Cette publicité, à laquelle ils sont voués par leur constitution, n’est pas sans porter parfois préjudice aux établissemens de crédit : ils en tirent pourtant grande force en ce que, manœuvrant sous les yeux de leurs actionnaires, de leurs cliens et de leurs rivaux, ils ont dû resserrer leur gestion et leur comptabilité, afin de ne pas donner prise aux critiques. A mesure qu’ils grandissent en effet, grossit le mécontentement des intermédiaires, qu’ils suppriment, et les intérêts menacés par leur marche se coalisent pour leur barrer la route. Un avantage encore de ces vastes usines où l’argent, manipulé sans cesse, entre et sort sans se reposer jamais, est de recueillir les parcelles de capitaux sans emploi pour les mettre à bas prix au service de ceux qui les font valoir. Par là leur action a été immense sur le loyer des fonds de roulement du commerce. Elles ne jouent pas d’autre part un moindre rôle dans ce que l’on peut nommer la colonisation pécuniaire. Leurs agences, qui se ramifient chaque jour, sont les postes avancés de l’argent français et par là même de l’influence française.

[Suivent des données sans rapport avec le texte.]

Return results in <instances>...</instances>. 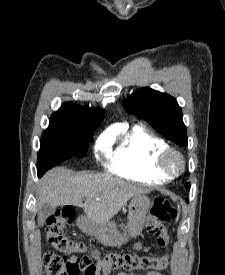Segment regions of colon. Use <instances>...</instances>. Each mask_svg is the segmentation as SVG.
Returning <instances> with one entry per match:
<instances>
[{
	"instance_id": "colon-1",
	"label": "colon",
	"mask_w": 225,
	"mask_h": 275,
	"mask_svg": "<svg viewBox=\"0 0 225 275\" xmlns=\"http://www.w3.org/2000/svg\"><path fill=\"white\" fill-rule=\"evenodd\" d=\"M177 208L168 200L156 198L153 201L150 217L146 223L147 232L157 239L160 247H167L170 237L165 225L177 217ZM75 212L72 208H63L58 214L48 218L46 236L48 243L65 253H83L86 243L73 240L65 235V227L73 221ZM97 257L111 269L126 271H161L169 266V255L139 256L124 252L96 253ZM47 275H80L83 271L89 275L93 269L83 261H70L66 256L49 251L44 255Z\"/></svg>"
}]
</instances>
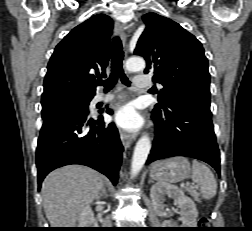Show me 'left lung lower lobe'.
Masks as SVG:
<instances>
[{
  "mask_svg": "<svg viewBox=\"0 0 252 231\" xmlns=\"http://www.w3.org/2000/svg\"><path fill=\"white\" fill-rule=\"evenodd\" d=\"M157 137L146 164L188 156L210 164L220 176L219 148L211 120L210 97L198 92L172 96L165 107L152 111Z\"/></svg>",
  "mask_w": 252,
  "mask_h": 231,
  "instance_id": "1",
  "label": "left lung lower lobe"
}]
</instances>
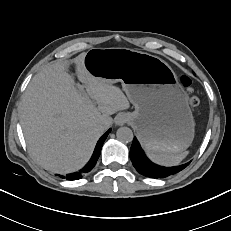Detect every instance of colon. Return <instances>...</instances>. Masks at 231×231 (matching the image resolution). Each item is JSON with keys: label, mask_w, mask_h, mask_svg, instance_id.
Listing matches in <instances>:
<instances>
[{"label": "colon", "mask_w": 231, "mask_h": 231, "mask_svg": "<svg viewBox=\"0 0 231 231\" xmlns=\"http://www.w3.org/2000/svg\"><path fill=\"white\" fill-rule=\"evenodd\" d=\"M181 82L189 91H191V81L187 76H183ZM189 102L192 106H197L200 103V99L198 96L191 94Z\"/></svg>", "instance_id": "obj_1"}]
</instances>
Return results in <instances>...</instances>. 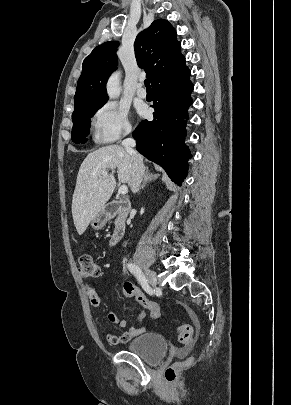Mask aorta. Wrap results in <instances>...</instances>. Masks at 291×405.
Wrapping results in <instances>:
<instances>
[{
  "label": "aorta",
  "mask_w": 291,
  "mask_h": 405,
  "mask_svg": "<svg viewBox=\"0 0 291 405\" xmlns=\"http://www.w3.org/2000/svg\"><path fill=\"white\" fill-rule=\"evenodd\" d=\"M107 93L110 99L117 98L120 94V78L118 73H114L108 80Z\"/></svg>",
  "instance_id": "obj_1"
}]
</instances>
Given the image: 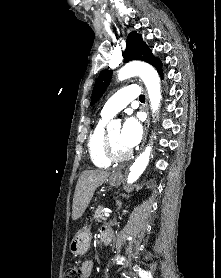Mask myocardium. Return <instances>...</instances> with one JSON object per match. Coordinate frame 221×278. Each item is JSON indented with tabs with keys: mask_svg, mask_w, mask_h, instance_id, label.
Instances as JSON below:
<instances>
[{
	"mask_svg": "<svg viewBox=\"0 0 221 278\" xmlns=\"http://www.w3.org/2000/svg\"><path fill=\"white\" fill-rule=\"evenodd\" d=\"M103 153L105 157L110 161V162H122L127 160L132 152L131 151H126L123 154H117L113 150V146L111 143L110 135L109 132H106L104 135V141H103Z\"/></svg>",
	"mask_w": 221,
	"mask_h": 278,
	"instance_id": "1",
	"label": "myocardium"
}]
</instances>
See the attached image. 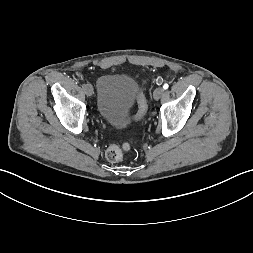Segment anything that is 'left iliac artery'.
<instances>
[{"label":"left iliac artery","mask_w":253,"mask_h":253,"mask_svg":"<svg viewBox=\"0 0 253 253\" xmlns=\"http://www.w3.org/2000/svg\"><path fill=\"white\" fill-rule=\"evenodd\" d=\"M163 88H164V89H167V88H168V84H164V85H163Z\"/></svg>","instance_id":"obj_1"}]
</instances>
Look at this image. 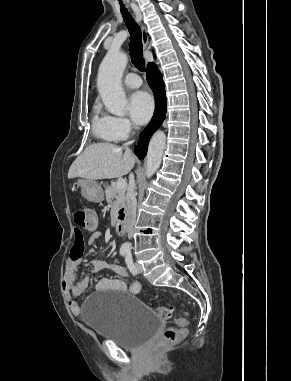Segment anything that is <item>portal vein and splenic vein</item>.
I'll list each match as a JSON object with an SVG mask.
<instances>
[{
  "label": "portal vein and splenic vein",
  "mask_w": 291,
  "mask_h": 381,
  "mask_svg": "<svg viewBox=\"0 0 291 381\" xmlns=\"http://www.w3.org/2000/svg\"><path fill=\"white\" fill-rule=\"evenodd\" d=\"M117 189H124L126 187V181L123 178H119L116 183Z\"/></svg>",
  "instance_id": "portal-vein-and-splenic-vein-1"
}]
</instances>
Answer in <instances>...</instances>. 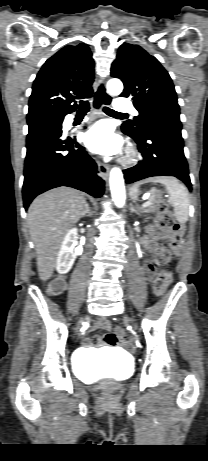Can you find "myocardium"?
Masks as SVG:
<instances>
[{
  "mask_svg": "<svg viewBox=\"0 0 208 461\" xmlns=\"http://www.w3.org/2000/svg\"><path fill=\"white\" fill-rule=\"evenodd\" d=\"M134 160V153L132 150H129L127 152V155L125 156V158L123 159V162L124 163H131L132 161Z\"/></svg>",
  "mask_w": 208,
  "mask_h": 461,
  "instance_id": "myocardium-1",
  "label": "myocardium"
}]
</instances>
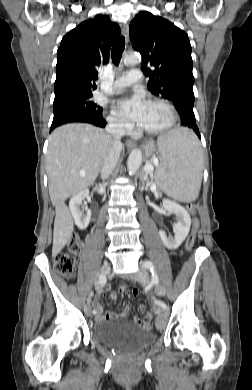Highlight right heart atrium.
I'll use <instances>...</instances> for the list:
<instances>
[{"label": "right heart atrium", "instance_id": "d8ad5b80", "mask_svg": "<svg viewBox=\"0 0 252 390\" xmlns=\"http://www.w3.org/2000/svg\"><path fill=\"white\" fill-rule=\"evenodd\" d=\"M110 127L120 131V132H128L131 130V125L121 116H119L115 112H111V114L107 118Z\"/></svg>", "mask_w": 252, "mask_h": 390}]
</instances>
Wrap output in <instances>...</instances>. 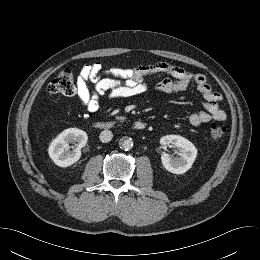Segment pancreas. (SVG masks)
<instances>
[{"instance_id": "1", "label": "pancreas", "mask_w": 260, "mask_h": 260, "mask_svg": "<svg viewBox=\"0 0 260 260\" xmlns=\"http://www.w3.org/2000/svg\"><path fill=\"white\" fill-rule=\"evenodd\" d=\"M116 119L119 120L120 122L126 120V117L123 116H116Z\"/></svg>"}]
</instances>
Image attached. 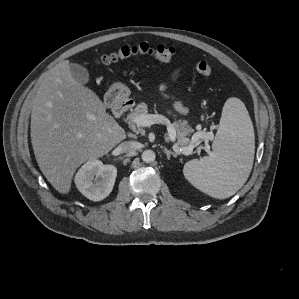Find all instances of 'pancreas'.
Segmentation results:
<instances>
[{
	"label": "pancreas",
	"mask_w": 299,
	"mask_h": 299,
	"mask_svg": "<svg viewBox=\"0 0 299 299\" xmlns=\"http://www.w3.org/2000/svg\"><path fill=\"white\" fill-rule=\"evenodd\" d=\"M169 115H172L174 119H176L177 115L174 114L171 111H167ZM142 114H148V106L146 103L142 102L138 104L134 110L130 112L128 115V120L130 127L132 130L136 133L144 134V130L137 125L133 120ZM173 126L176 130V137L177 145L181 147H187L191 144H197L199 139L204 138V135L202 133L198 134V136L195 138V140H190L187 138L188 135L192 134L194 132V129L188 124L186 120H178L174 121Z\"/></svg>",
	"instance_id": "cf45deb5"
}]
</instances>
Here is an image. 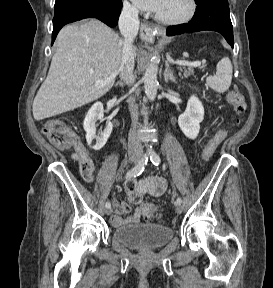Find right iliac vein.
Returning <instances> with one entry per match:
<instances>
[{"label":"right iliac vein","instance_id":"1","mask_svg":"<svg viewBox=\"0 0 273 288\" xmlns=\"http://www.w3.org/2000/svg\"><path fill=\"white\" fill-rule=\"evenodd\" d=\"M131 160V162H136L137 160L135 159V158H131L130 159ZM105 213H106V215H111L112 214V209L111 208H107L106 210H105Z\"/></svg>","mask_w":273,"mask_h":288}]
</instances>
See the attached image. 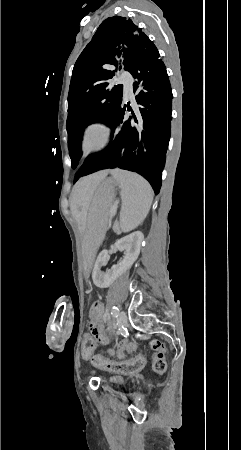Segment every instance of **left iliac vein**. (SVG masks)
I'll list each match as a JSON object with an SVG mask.
<instances>
[{"label": "left iliac vein", "instance_id": "1", "mask_svg": "<svg viewBox=\"0 0 241 450\" xmlns=\"http://www.w3.org/2000/svg\"><path fill=\"white\" fill-rule=\"evenodd\" d=\"M126 323H127L126 313L124 311H121L118 317V325L125 326Z\"/></svg>", "mask_w": 241, "mask_h": 450}]
</instances>
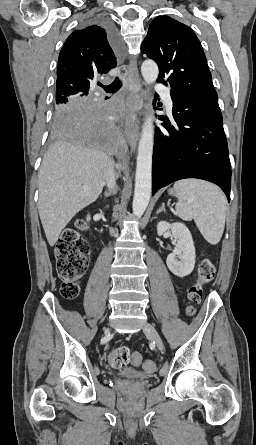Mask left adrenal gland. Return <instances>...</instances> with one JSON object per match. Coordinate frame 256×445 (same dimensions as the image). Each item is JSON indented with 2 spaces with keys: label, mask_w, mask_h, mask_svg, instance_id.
I'll list each match as a JSON object with an SVG mask.
<instances>
[{
  "label": "left adrenal gland",
  "mask_w": 256,
  "mask_h": 445,
  "mask_svg": "<svg viewBox=\"0 0 256 445\" xmlns=\"http://www.w3.org/2000/svg\"><path fill=\"white\" fill-rule=\"evenodd\" d=\"M164 211L165 212V204L162 203L161 207L159 208V210H157V214Z\"/></svg>",
  "instance_id": "left-adrenal-gland-1"
}]
</instances>
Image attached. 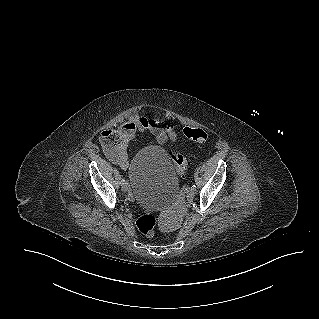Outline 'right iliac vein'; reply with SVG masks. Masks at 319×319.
<instances>
[{
    "mask_svg": "<svg viewBox=\"0 0 319 319\" xmlns=\"http://www.w3.org/2000/svg\"><path fill=\"white\" fill-rule=\"evenodd\" d=\"M121 189H122V191H124V192H127V191H128L129 185H128V183H127L126 181L123 182Z\"/></svg>",
    "mask_w": 319,
    "mask_h": 319,
    "instance_id": "right-iliac-vein-1",
    "label": "right iliac vein"
}]
</instances>
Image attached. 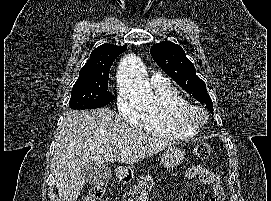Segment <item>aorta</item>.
Masks as SVG:
<instances>
[{
  "label": "aorta",
  "mask_w": 271,
  "mask_h": 201,
  "mask_svg": "<svg viewBox=\"0 0 271 201\" xmlns=\"http://www.w3.org/2000/svg\"><path fill=\"white\" fill-rule=\"evenodd\" d=\"M118 77L123 91L134 103L145 109L157 106V99L149 87L139 57L132 54L123 57L118 67Z\"/></svg>",
  "instance_id": "1"
}]
</instances>
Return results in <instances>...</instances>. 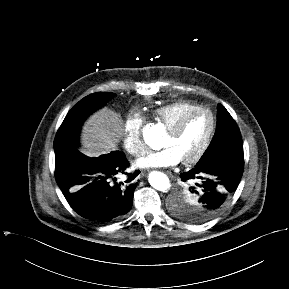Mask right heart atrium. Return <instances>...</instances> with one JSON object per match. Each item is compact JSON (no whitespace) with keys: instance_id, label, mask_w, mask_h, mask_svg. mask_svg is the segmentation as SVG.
<instances>
[{"instance_id":"d8ad5b80","label":"right heart atrium","mask_w":289,"mask_h":289,"mask_svg":"<svg viewBox=\"0 0 289 289\" xmlns=\"http://www.w3.org/2000/svg\"><path fill=\"white\" fill-rule=\"evenodd\" d=\"M145 119L138 112L127 115L123 125V146L134 157H139L146 152V146L142 138V130Z\"/></svg>"}]
</instances>
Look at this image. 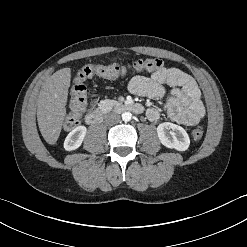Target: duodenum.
Masks as SVG:
<instances>
[{"mask_svg":"<svg viewBox=\"0 0 247 247\" xmlns=\"http://www.w3.org/2000/svg\"><path fill=\"white\" fill-rule=\"evenodd\" d=\"M119 111H131L137 114L143 112V107L138 103H122L116 106ZM103 119V111L101 109H96L91 111L86 116V123L89 125H97Z\"/></svg>","mask_w":247,"mask_h":247,"instance_id":"410a0bca","label":"duodenum"}]
</instances>
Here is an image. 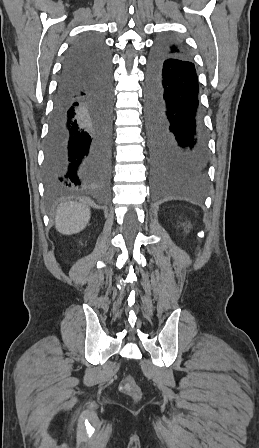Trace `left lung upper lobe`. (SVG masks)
Returning <instances> with one entry per match:
<instances>
[{
	"instance_id": "1",
	"label": "left lung upper lobe",
	"mask_w": 259,
	"mask_h": 448,
	"mask_svg": "<svg viewBox=\"0 0 259 448\" xmlns=\"http://www.w3.org/2000/svg\"><path fill=\"white\" fill-rule=\"evenodd\" d=\"M163 51L165 56H182L186 58H191L190 54L184 48L182 43L177 39H173L170 42H168L163 47Z\"/></svg>"
}]
</instances>
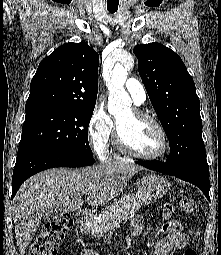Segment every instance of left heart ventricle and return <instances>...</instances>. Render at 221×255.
I'll return each mask as SVG.
<instances>
[{"mask_svg":"<svg viewBox=\"0 0 221 255\" xmlns=\"http://www.w3.org/2000/svg\"><path fill=\"white\" fill-rule=\"evenodd\" d=\"M117 126L128 144L137 152L155 155L162 149V139L157 128L150 122L137 119L132 111L122 114Z\"/></svg>","mask_w":221,"mask_h":255,"instance_id":"1","label":"left heart ventricle"}]
</instances>
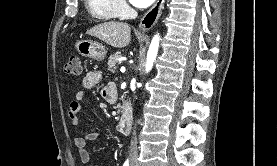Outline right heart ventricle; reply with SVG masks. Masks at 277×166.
Wrapping results in <instances>:
<instances>
[{
    "label": "right heart ventricle",
    "instance_id": "right-heart-ventricle-1",
    "mask_svg": "<svg viewBox=\"0 0 277 166\" xmlns=\"http://www.w3.org/2000/svg\"><path fill=\"white\" fill-rule=\"evenodd\" d=\"M89 15L100 22L111 21L119 17L115 0H84Z\"/></svg>",
    "mask_w": 277,
    "mask_h": 166
}]
</instances>
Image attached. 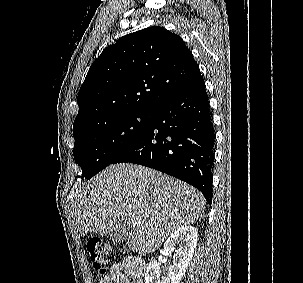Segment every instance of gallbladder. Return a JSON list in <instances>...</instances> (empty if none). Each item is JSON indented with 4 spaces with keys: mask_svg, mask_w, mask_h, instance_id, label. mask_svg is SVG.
Wrapping results in <instances>:
<instances>
[{
    "mask_svg": "<svg viewBox=\"0 0 303 283\" xmlns=\"http://www.w3.org/2000/svg\"><path fill=\"white\" fill-rule=\"evenodd\" d=\"M124 234H125V229H123V228L121 227L120 229H118V230L116 231L115 234H113V235L111 236V240H112L114 243L118 244V243H120L121 241H123V236H124Z\"/></svg>",
    "mask_w": 303,
    "mask_h": 283,
    "instance_id": "obj_1",
    "label": "gallbladder"
}]
</instances>
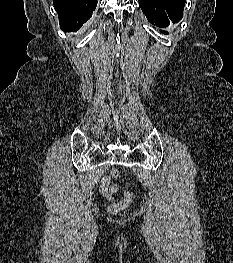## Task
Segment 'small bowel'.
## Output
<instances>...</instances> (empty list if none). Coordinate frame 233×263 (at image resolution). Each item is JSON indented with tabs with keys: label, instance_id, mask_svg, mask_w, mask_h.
Segmentation results:
<instances>
[{
	"label": "small bowel",
	"instance_id": "small-bowel-1",
	"mask_svg": "<svg viewBox=\"0 0 233 263\" xmlns=\"http://www.w3.org/2000/svg\"><path fill=\"white\" fill-rule=\"evenodd\" d=\"M99 192L104 198L112 201L114 194L118 192V186L116 184H111L110 177L104 175L100 180Z\"/></svg>",
	"mask_w": 233,
	"mask_h": 263
}]
</instances>
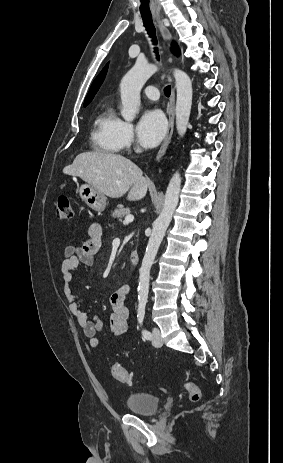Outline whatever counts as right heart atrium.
Wrapping results in <instances>:
<instances>
[{"label": "right heart atrium", "instance_id": "right-heart-atrium-1", "mask_svg": "<svg viewBox=\"0 0 283 463\" xmlns=\"http://www.w3.org/2000/svg\"><path fill=\"white\" fill-rule=\"evenodd\" d=\"M119 137L122 147L129 148L134 140L133 127L131 123L121 120L119 127Z\"/></svg>", "mask_w": 283, "mask_h": 463}]
</instances>
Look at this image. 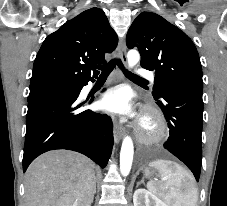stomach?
I'll return each mask as SVG.
<instances>
[{"label": "stomach", "instance_id": "0dacf381", "mask_svg": "<svg viewBox=\"0 0 227 206\" xmlns=\"http://www.w3.org/2000/svg\"><path fill=\"white\" fill-rule=\"evenodd\" d=\"M154 175H156L155 171L150 169V168H145L144 169V176L147 178H151L154 177Z\"/></svg>", "mask_w": 227, "mask_h": 206}]
</instances>
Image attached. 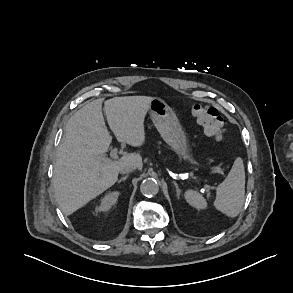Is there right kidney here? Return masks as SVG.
I'll use <instances>...</instances> for the list:
<instances>
[{"mask_svg":"<svg viewBox=\"0 0 293 293\" xmlns=\"http://www.w3.org/2000/svg\"><path fill=\"white\" fill-rule=\"evenodd\" d=\"M119 196V192H111L104 196V198L101 200V204L99 207L96 208L98 211H108L116 202Z\"/></svg>","mask_w":293,"mask_h":293,"instance_id":"right-kidney-1","label":"right kidney"}]
</instances>
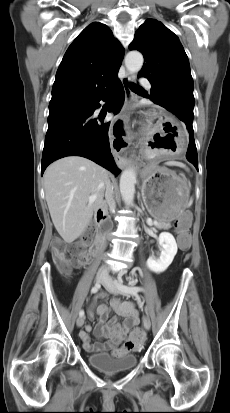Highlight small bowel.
Segmentation results:
<instances>
[{"label":"small bowel","mask_w":230,"mask_h":413,"mask_svg":"<svg viewBox=\"0 0 230 413\" xmlns=\"http://www.w3.org/2000/svg\"><path fill=\"white\" fill-rule=\"evenodd\" d=\"M110 309L114 310L117 315L124 317L125 320L122 324H119L115 317L108 319ZM95 314L99 316V321L94 329V334L98 339H107V341L92 342L89 337L92 327L86 325L85 330L80 333L84 349L88 352H110L114 356L130 354L131 350L126 346L127 341H123L126 334L139 323L138 312L133 304L122 301L120 298H112L110 306L94 302L89 309V316L93 318Z\"/></svg>","instance_id":"small-bowel-1"}]
</instances>
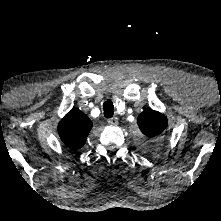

Les ressources sont de deux sortes : le capital souscrit par les actionnaires, les dépôts de fonds à vue ou à échéance fixe. Du premier, les directeurs peuvent disposer à leur guise, en spéculations multiples, seules susceptibles de procurer de gros bénéfices, mais capables aussi de causer de forts mécomptes. La plupart se bornent à consentir à leur clientèle, sur ces fonds sans emploi, des prêts qui s’élèvent, dans les quatre principales sociétés, à 450 millions environ. Ces sommes, aux yeux de la banque, ne sont pas immobilisées : elles permettent aux industriels de payer des marchandises qu’ils emmagasinent, à certaines époques de l’année, pour les écouler ensuite après les avoir plus ou moins transformées.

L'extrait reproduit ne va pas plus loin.